Deposit of Materials

The following hybridoma cell line has been deposited with the American Type Culture Collection, 10801 University Boulevard, Manassus, Va. 20110-2209, USA (ATCC):[0274]



Antibody Designation	ATCC No.	Deposit Date

4D5	ATCC CRL 10463	May 24, 1990

The deposit was made under the provisions of the Budapest Treaty on the International Recognition of the Deposit of Microorganisms for the Purpose of Patent Procedure and the Regulations thereunder (Budapest Treaty). This assures maintenance of a viable culture of the deposit for 30 years from the date of deposit. The deposit will be made available by ATCC under the terms of the Budapest Treaty, and is subject to an agreement between Genentech, Inc. and ATCC, which assures permanent and unrestricted availability of the progeny of the culture of the deposit to the public upon issuance of the pertinent U.S. patent or upon laying open to the public of any U.S. or foreign patent application, whichever comes first, and assures availability of the progeny to one determined by the U.S. Commissioner of Patents and Trademarks to be entitled thereto according to 35 USC §122 and the Commissioner's rules pursuant thereto (including 37 CFR §1.14 with particular reference to 886 OG 638).[0275]

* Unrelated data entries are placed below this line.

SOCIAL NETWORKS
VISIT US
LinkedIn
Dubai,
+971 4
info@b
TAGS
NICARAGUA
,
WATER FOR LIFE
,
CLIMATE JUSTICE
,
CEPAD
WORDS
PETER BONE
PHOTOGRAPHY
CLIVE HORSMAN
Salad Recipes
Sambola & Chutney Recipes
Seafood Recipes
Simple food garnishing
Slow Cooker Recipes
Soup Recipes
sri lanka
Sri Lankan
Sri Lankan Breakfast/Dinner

The assignee of the present application has agreed that if a culture of the materials on deposit should die or be lost or destroyed when cultivated under suitable conditions, the materials will be promptly replaced on notification with another of the same. Availability of the deposited material is not to be construed as a license to practice the invention in contravention of the rights granted under the authority of any government in accordance with its patent laws.[0276]

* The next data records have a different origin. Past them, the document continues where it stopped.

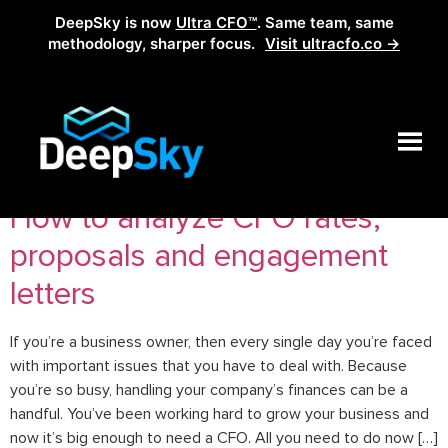
DeepSky is now
Ultra CFO™
. Same team, same
methodology, sharper focus.
Visit ultracfo.co →
Tag:
proposals analysis
How to analyze CFO rates,
proposals and engagement
letters
If you’re a business owner, then every single day you’re faced
with important issues that you have to deal with. Because
you’re so busy, handling your company’s finances can be a
handful. You’ve been working hard to grow your business and
now it’s big enough to need a CFO. All you need to do now […]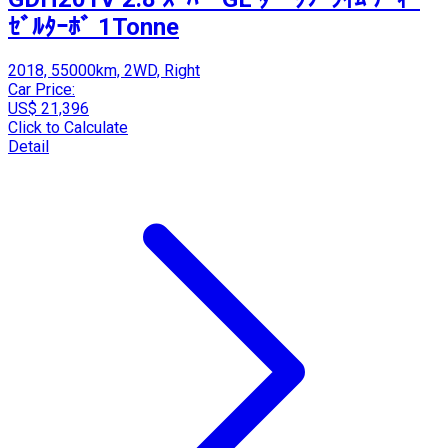
ｾﾞﾙﾀｰﾎﾞ 1Tonne
2018, 55000km, 2WD, Right
Car Price:
US$ 21,396
Click to Calculate
Detail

The foregoing written specification is considered to be sufficient to enable one skilled in the art to practice the invention. The present invention is not to be limited in scope by the construct deposited, since the deposited embodiment is intended as a single illustration of certain aspects of the invention and any constructs that are functionally equivalent are within the scope of this invention. The deposit of material herein does not constitute an admission that the written description herein contained is inadequate to enable the practice of any aspect of the invention, including the best mode thereof, nor is it to be construed as limiting the scope of the claims to the specific illustrations that it represents. Indeed, various modifications of the invention in addition to those shown and described herein will become apparent to those skilled in the art from the foregoing description and fall within the scope of the appended claims.[0277]